Graph neural networks for single-cell omics data: a review of approaches and applications.

Journal: Briefings in bioinformatics
PMID:

Abstract

Rapid advancement of sequencing technologies now allows for the utilization of precise signals at single-cell resolution in various omics studies. However, the massive volume, ultra-high dimensionality, and high sparsity nature of single-cell data have introduced substantial difficulties to traditional computational methods. The intricate non-Euclidean networks of intracellular and intercellular signaling molecules within single-cell datasets, coupled with the complex, multimodal structures arising from multi-omics joint analysis, pose significant challenges to conventional deep learning operations reliant on Euclidean geometries. Graph neural networks (GNNs) have extended deep learning to non-Euclidean data, allowing cells and their features in single-cell datasets to be modeled as nodes within a graph structure. GNNs have been successfully applied across a broad range of tasks in single-cell data analysis. In this survey, we systematically review 107 successful applications of GNNs and their six variants in various single-cell omics tasks. We begin by outlining the fundamental principles of GNNs and their six variants, followed by a systematic review of GNN-based models applied in single-cell epigenomics, transcriptomics, spatial transcriptomics, proteomics, and multi-omics. In each section dedicated to a specific omics type, we have summarized the publicly available single-cell datasets commonly utilized in the articles reviewed in that section, totaling 77 datasets. Finally, we summarize the potential shortcomings of current research and explore directions for future studies.
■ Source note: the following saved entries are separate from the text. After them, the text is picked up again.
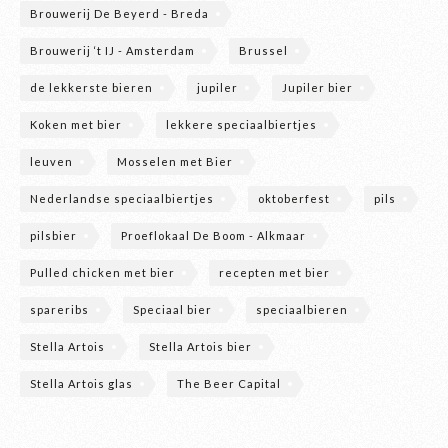
Brouwerij De Beyerd - Breda
Brouwerij ‘t IJ - Amsterdam
Brussel
de lekkerste bieren
jupiler
Jupiler bier
Koken met bier
lekkere speciaalbiertjes
leuven
Mosselen met Bier
Nederlandse speciaalbiertjes
oktoberfest
pils
pilsbier
Proeflokaal De Boom - Alkmaar
Pulled chicken met bier
recepten met bier
spareribs
Speciaal bier
speciaalbieren
Stella Artois
Stella Artois bier
Stella Artois glas
The Beer Capital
We anticipate that this review will serve as a guiding resource for researchers to deepen the application of GNNs in single-cell omics.

Authors

  • Sijie Li
    School of Mathematical Sciences and The Key Laboratory of Pure Mathematics and Combinatorics, Ministry of Education (LPMC), Nankai University, No. 94 Weijin Road, Nankai District, Tianjin 300071, China.
  • Heyang Hua
    School of Mathematical Sciences and LPMC, Nankai University, Tianjin, 300071, China.
  • Shengquan Chen
    MOE Key Laboratory of Bioinformatics and Bioinformatics Division, TNLIST, Beijing, 100084, China.